■ **WORK ORDER**:
Pull every line from the records that has the word "each" in it.

Screenshot grounding data:
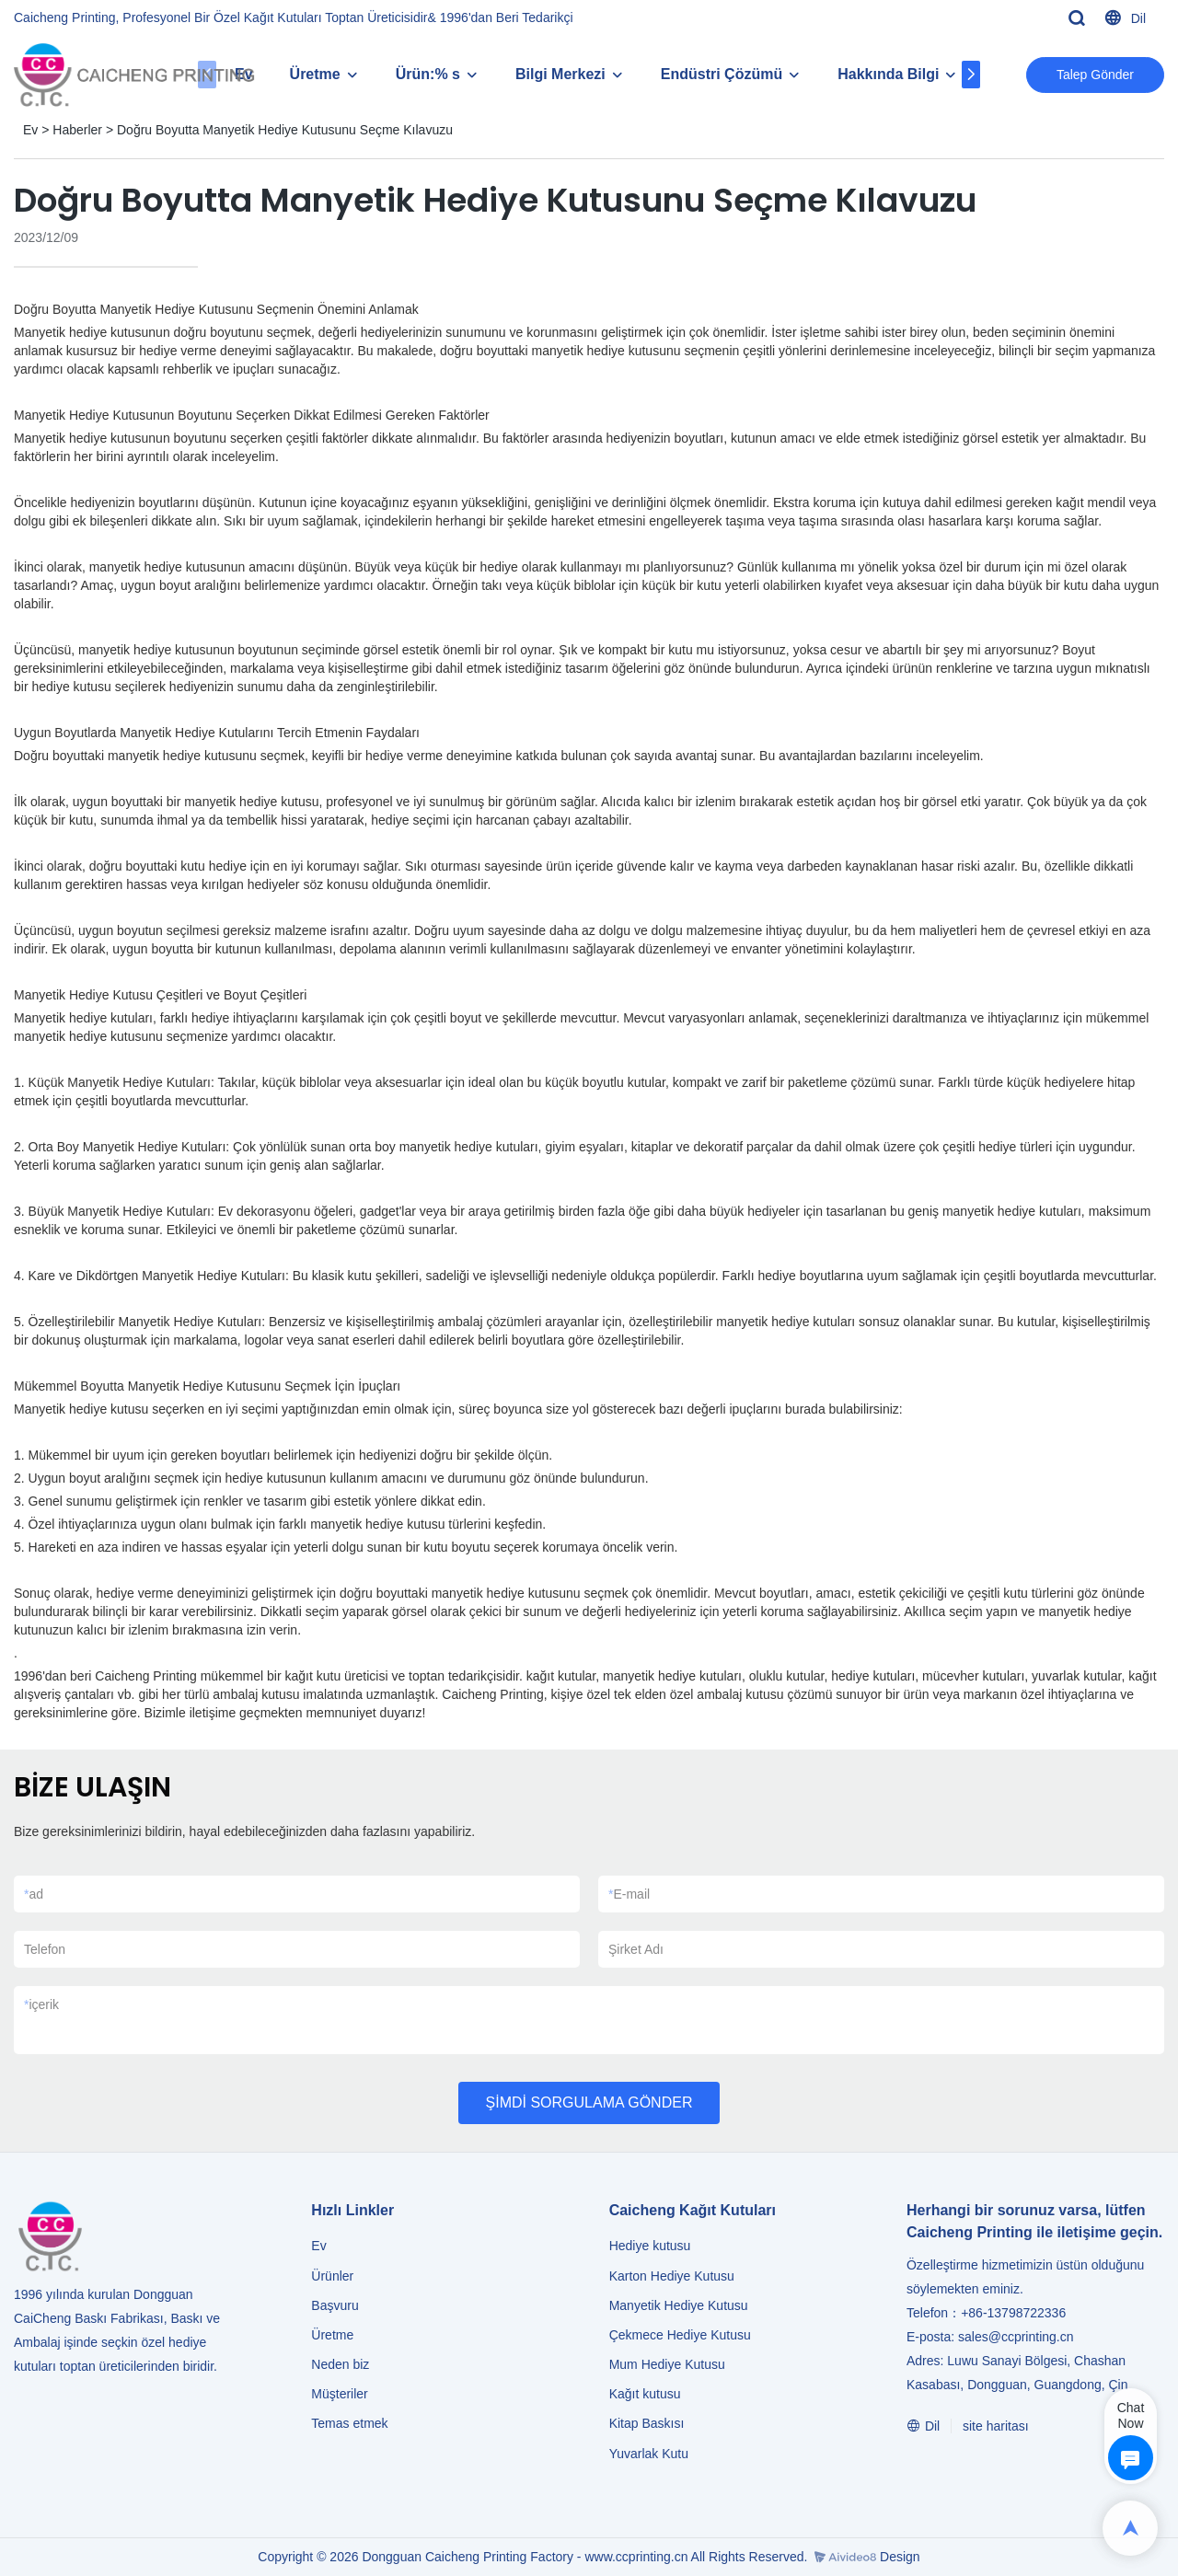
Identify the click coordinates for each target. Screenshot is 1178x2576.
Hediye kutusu (650, 2245)
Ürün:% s (428, 74)
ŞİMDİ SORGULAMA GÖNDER (589, 2102)
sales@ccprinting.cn (1016, 2336)
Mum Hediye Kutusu (667, 2364)
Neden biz (340, 2364)
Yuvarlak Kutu (648, 2453)
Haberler (77, 129)
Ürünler (334, 2276)
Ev (30, 129)
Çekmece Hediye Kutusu (680, 2335)
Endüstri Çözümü (721, 74)
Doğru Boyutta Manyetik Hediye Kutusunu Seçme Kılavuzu (285, 129)
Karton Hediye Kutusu (671, 2276)
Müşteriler (339, 2393)
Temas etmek (349, 2423)
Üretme (315, 74)
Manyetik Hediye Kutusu (678, 2305)
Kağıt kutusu (645, 2393)
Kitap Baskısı (647, 2423)
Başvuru (334, 2305)
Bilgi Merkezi (560, 74)
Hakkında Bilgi (888, 74)
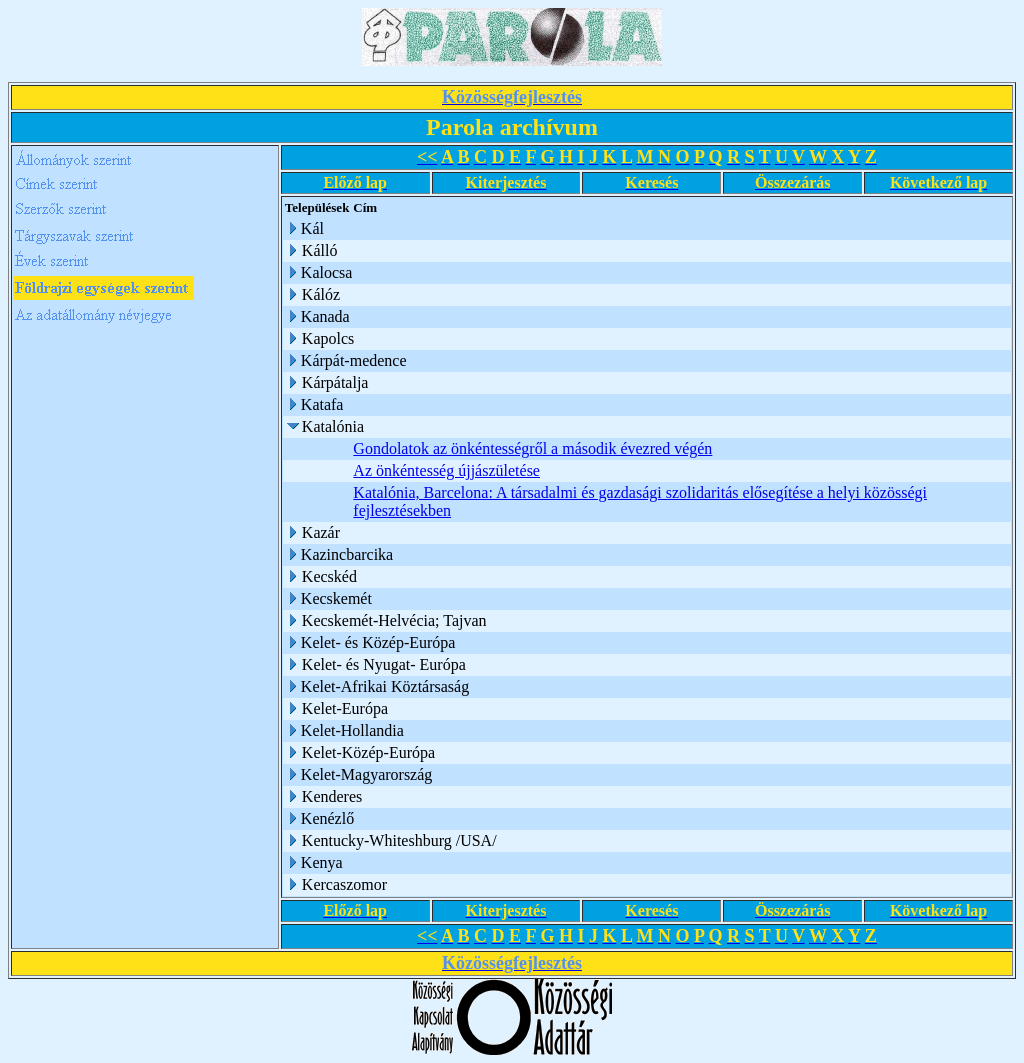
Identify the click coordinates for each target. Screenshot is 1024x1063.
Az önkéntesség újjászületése (446, 470)
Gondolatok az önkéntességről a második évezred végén (532, 448)
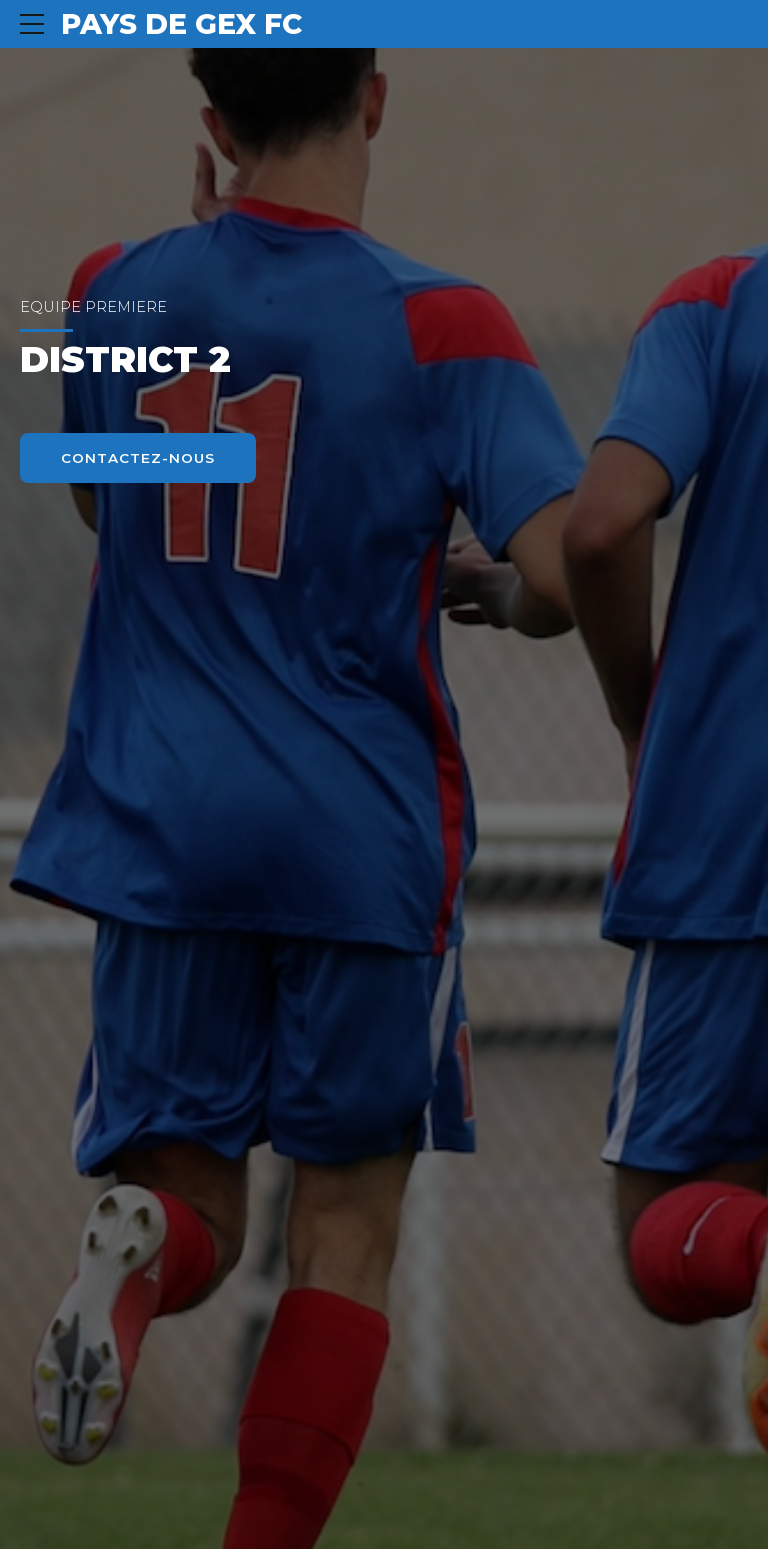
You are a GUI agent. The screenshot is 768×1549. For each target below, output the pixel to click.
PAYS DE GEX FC (181, 24)
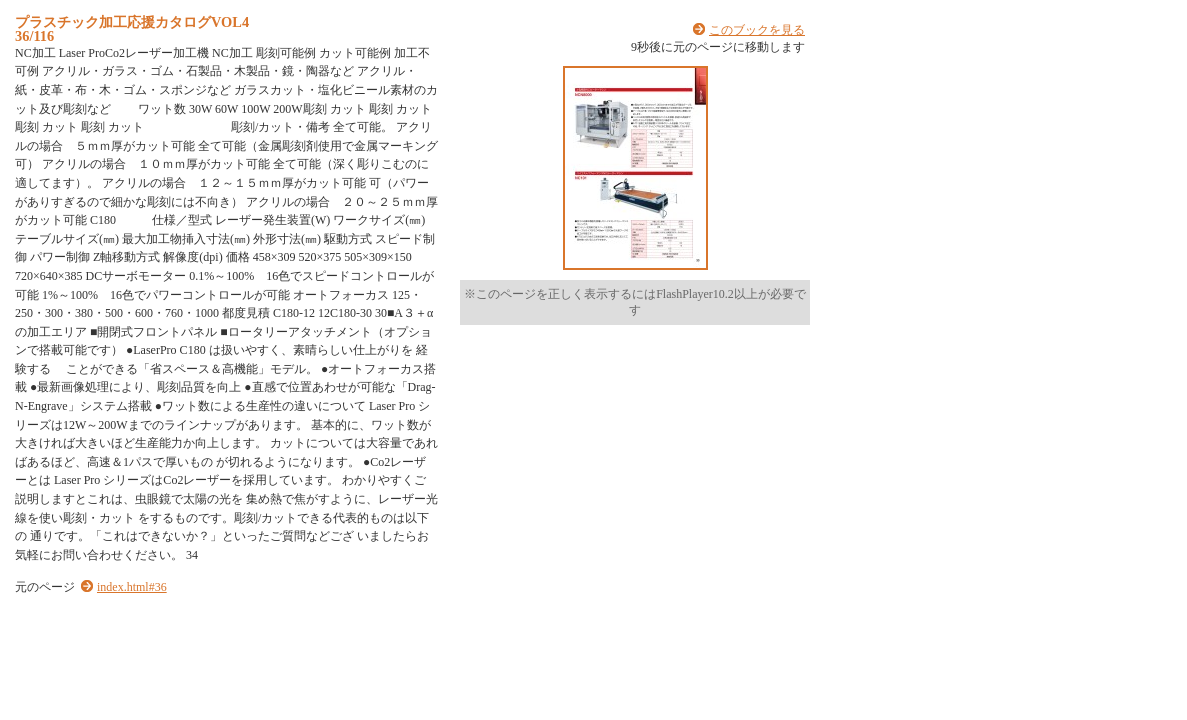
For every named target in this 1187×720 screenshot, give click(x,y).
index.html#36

■ **TASK SOLUTION**:
Identify the click coordinates for each target. Screenshot is 1178x2576.
Identify the click coordinates for each target. Screenshot is 1024x1063.
You are a GUI agent. The screenshot is 768×1549. For each target below, output the pixel to click.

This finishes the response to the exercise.